10月22日(火)9時0分 おたくま経済新聞


 犬におもちゃを投げて取りに行かせる、「取ってこーい」。大概の犬は好きですが、猫はというとおもちゃを投げるよりも何かにじゃれる方が好き、という子の方が多いかもしれません。しかし、この「取ってこーい」が好きすぎて何度もせがむ猫ちゃんが大きな話題になっています。

 ちまきちゃんという猫を飼っていたネットユーザーのツナさんの家に、今年の6月に保護された、「どんくさ」ちゃん。このどんくさちゃんが大好きなのが、「取ってこーい」遊び。

 「全然飽きてくれないから球出し機が欲しいこのごろ」と、その様子をツイッターに投稿したところ、多くのツイッター民の目を引き、10万回以上のリツイート、31.7万件ものいいねが付いています。

 ツナさんが「まきびし」と呼んでいる、猫が咥えやすい手作りお手玉みたいなおもちゃを投げると、ひらりとジャンプしながら走っていき、おもちゃを咥えたら悠然とツナさんの元へ戻っていきます。



 そして、ツナさんが投げる気配がないと、ツナさんの方を見ながら「ねぇねぇ、早く」といった感じでツナさんに前足をかけておねだり。仕方なしに(?)また投げると、やはり身をひるがえしながらジャンプし、獲物にダッシュ。そして悠々と帰ってきます。



 しかし、戻ってもツナさんが投げずにいると、おもちゃを前足でつつき、ツナさんにちょいちょいと触って催促。しかし、ツナさんが無視していると……



 「自分はこれで遊びたいの!」と言わんばかりにおもちゃを咥えたりつついたり。ツナさんの膝をつつきながら「にゃー」とおねだりまでしています。



 この様子に、「ねぇ…ねぇ…が可愛すぎる」「こんな目で見つめられたら延々やっちゃう」など、催促するその仕草とおめめまん丸な表情にメロメロな人が続々と。そして、「中身は犬では」というコメントもチラホラ。確かに。さらには「うちの猫も同じことします!」と動画をリプライにあげている人まで。多数派ではないにしても、同じ様に持って帰ってくるまでがワンセット、な猫ちゃんもいるんですね。

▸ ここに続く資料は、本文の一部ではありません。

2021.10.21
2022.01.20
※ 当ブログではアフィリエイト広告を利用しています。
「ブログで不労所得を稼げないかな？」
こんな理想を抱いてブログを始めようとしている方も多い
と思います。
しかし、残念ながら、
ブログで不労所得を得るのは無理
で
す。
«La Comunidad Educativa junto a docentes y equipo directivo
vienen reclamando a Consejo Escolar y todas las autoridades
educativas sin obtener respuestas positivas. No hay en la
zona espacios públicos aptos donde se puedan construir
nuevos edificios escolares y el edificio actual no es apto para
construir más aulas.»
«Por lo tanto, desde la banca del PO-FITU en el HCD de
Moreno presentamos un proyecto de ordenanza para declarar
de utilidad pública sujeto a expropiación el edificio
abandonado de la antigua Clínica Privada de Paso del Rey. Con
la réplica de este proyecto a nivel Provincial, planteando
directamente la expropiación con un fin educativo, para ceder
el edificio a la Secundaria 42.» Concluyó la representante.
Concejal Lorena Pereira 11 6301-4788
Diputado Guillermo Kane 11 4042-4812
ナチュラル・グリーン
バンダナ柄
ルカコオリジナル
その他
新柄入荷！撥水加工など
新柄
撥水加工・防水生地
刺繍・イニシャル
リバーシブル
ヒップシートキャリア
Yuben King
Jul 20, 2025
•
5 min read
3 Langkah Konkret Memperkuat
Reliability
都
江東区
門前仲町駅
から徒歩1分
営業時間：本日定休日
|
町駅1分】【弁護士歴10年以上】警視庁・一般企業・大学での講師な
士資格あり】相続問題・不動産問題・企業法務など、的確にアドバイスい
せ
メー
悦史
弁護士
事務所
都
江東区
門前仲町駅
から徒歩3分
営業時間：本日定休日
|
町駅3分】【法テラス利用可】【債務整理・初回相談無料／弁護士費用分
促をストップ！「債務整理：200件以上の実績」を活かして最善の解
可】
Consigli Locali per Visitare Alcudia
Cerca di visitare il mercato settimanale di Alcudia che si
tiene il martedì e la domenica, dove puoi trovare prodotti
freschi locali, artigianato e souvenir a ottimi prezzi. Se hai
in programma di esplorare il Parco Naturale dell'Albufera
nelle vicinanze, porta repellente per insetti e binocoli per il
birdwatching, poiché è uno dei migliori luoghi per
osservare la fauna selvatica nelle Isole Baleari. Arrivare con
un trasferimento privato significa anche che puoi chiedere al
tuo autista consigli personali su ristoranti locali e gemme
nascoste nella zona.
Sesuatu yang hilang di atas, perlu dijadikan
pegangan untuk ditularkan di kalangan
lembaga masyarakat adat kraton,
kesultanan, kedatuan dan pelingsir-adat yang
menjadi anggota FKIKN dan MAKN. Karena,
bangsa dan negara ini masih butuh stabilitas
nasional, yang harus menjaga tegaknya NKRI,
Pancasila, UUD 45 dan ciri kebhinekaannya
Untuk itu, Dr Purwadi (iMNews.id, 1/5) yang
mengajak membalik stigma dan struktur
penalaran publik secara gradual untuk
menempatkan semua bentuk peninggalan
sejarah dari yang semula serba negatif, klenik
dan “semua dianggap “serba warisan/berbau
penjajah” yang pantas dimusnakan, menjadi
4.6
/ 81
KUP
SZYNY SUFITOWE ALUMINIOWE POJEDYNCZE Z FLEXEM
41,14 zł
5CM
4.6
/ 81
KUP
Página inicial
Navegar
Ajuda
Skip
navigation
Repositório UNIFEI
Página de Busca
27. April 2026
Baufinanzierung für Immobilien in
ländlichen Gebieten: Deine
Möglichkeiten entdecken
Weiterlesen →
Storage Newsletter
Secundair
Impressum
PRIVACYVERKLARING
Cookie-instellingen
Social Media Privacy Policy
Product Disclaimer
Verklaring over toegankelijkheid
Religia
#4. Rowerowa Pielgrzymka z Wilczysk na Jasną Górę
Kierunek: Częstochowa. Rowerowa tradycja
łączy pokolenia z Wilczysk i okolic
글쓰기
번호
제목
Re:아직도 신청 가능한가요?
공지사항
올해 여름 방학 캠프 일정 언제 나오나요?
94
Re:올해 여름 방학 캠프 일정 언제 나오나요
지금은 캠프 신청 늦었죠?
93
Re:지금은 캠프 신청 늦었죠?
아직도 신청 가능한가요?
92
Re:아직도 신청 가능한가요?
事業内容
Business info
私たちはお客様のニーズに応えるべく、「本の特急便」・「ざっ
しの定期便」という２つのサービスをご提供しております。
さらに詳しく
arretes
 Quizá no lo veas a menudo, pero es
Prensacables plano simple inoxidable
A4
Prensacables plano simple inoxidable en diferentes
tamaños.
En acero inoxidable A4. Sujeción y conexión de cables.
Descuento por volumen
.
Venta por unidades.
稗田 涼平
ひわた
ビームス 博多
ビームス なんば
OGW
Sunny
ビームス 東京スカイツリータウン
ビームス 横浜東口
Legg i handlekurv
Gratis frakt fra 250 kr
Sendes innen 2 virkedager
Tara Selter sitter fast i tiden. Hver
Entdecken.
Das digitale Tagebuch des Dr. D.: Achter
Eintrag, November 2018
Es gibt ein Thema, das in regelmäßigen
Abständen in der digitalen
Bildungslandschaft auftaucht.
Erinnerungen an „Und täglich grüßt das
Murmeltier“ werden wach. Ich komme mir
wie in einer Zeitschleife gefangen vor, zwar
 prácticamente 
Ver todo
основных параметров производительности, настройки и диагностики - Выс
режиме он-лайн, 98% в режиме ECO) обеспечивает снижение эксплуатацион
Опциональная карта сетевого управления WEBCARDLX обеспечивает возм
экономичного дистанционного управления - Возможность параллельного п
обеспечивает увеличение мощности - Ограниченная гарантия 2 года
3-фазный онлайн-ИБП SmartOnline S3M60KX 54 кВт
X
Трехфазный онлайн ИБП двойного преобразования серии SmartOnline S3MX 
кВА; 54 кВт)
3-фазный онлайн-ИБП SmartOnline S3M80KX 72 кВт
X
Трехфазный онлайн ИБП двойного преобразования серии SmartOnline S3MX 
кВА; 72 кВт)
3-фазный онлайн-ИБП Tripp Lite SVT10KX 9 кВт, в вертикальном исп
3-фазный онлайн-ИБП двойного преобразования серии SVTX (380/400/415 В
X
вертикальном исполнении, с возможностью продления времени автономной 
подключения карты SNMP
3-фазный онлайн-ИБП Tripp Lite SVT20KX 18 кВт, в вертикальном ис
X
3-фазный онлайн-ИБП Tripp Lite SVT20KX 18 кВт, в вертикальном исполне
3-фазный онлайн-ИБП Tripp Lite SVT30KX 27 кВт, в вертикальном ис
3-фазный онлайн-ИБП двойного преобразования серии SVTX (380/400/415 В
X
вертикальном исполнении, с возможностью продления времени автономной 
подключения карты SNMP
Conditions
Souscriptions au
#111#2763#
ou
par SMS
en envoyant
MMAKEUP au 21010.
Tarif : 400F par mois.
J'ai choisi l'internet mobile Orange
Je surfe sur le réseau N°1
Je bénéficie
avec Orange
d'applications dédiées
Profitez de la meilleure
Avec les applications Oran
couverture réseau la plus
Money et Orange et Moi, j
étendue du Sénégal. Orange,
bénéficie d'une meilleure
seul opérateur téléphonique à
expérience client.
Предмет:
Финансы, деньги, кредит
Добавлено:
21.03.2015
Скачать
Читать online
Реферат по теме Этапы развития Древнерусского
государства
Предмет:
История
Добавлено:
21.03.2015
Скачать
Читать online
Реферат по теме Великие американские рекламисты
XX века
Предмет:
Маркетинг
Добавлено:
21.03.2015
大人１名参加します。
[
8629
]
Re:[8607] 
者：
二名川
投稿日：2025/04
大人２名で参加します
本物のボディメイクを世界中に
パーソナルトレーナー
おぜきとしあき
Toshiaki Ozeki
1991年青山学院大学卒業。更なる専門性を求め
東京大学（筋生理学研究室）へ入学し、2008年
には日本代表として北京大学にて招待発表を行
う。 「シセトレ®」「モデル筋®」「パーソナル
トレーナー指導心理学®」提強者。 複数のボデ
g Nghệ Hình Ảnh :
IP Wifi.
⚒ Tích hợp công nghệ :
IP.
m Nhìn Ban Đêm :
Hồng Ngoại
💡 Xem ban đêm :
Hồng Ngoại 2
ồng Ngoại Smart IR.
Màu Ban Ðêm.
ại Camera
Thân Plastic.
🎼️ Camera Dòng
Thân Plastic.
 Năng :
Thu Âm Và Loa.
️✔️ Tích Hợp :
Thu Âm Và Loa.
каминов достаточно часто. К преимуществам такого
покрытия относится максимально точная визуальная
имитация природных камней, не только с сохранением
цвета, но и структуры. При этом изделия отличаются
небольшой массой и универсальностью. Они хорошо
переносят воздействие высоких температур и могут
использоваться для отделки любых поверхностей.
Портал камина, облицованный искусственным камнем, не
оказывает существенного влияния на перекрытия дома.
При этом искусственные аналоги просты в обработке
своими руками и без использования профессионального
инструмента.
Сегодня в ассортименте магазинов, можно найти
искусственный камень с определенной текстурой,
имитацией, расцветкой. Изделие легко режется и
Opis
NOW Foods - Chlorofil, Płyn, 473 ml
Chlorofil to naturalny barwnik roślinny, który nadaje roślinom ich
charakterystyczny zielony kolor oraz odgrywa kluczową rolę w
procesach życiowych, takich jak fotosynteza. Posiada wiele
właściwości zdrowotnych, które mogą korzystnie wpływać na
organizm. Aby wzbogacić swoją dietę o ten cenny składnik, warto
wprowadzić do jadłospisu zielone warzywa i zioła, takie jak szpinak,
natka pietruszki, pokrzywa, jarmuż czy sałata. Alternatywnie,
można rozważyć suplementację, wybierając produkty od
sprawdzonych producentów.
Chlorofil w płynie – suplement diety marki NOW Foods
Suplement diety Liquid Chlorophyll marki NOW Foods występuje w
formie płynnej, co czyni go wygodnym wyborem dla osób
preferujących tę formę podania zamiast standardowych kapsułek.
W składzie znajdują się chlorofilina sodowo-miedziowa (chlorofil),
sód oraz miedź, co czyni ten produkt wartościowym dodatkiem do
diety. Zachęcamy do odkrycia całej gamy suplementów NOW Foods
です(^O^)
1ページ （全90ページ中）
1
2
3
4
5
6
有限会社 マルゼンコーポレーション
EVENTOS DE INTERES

■ こんなに俊敏に取りに行くのに「どんくさ」ちゃん?
 元野良だったどんくさちゃんは、ツナさんによると、昨年の2018年7月ごろに生まれたと推定される猫。昨年9月ごろは、庭で親子そろってお昼寝しているところをほぼ毎日近所で見かける野良一家でしたが、他のきょうだいに比べて飛びぬけてどんくさかったので、どんくさ、と呼んでいたのがそのまま名前になってしまったのだとか。

 しかし、それまで毎日のように見かけていたのに、2019年の今年5月頃からぱったりと見かけなくなってしまったそう。そして、「6月に再会したときには何故かガリガリの骨と皮状態だったので、その日擦り寄ってきたところを保護しました」と、心配が高じて保護したのでした。あっさりと保護できたのは、近所の人たちが野良猫に優しい人たちばかりだったようで、餌がなくても誰彼構わずすり寄っていくような性格だったから。

■ どんくさちゃんと先住猫が同居になったけど……
 そんなどんくさちゃん、ツナさん宅に迎え入れられたのですが、そこには先住猫のちまきちゃんが。ちまきちゃんは繊細な性格で、ちまきちゃんのその性格を考えてずっとちまきちゃんだけの1匹飼いを続けていたのですが、あまりにもガリガリなどんくさちゃんを見て、保護せずにはいられなかったそう。

 下痢による脱水もありましたが、獣医さんによると特に危険な感染症もなかったそうで、1階をテリトリーにしているちまきちゃんとは別に、2階でしばらく様子をみていたそうです。保護当時、体重は1.7Kg。約1歳でその体重だと確かにガリガリにもなります。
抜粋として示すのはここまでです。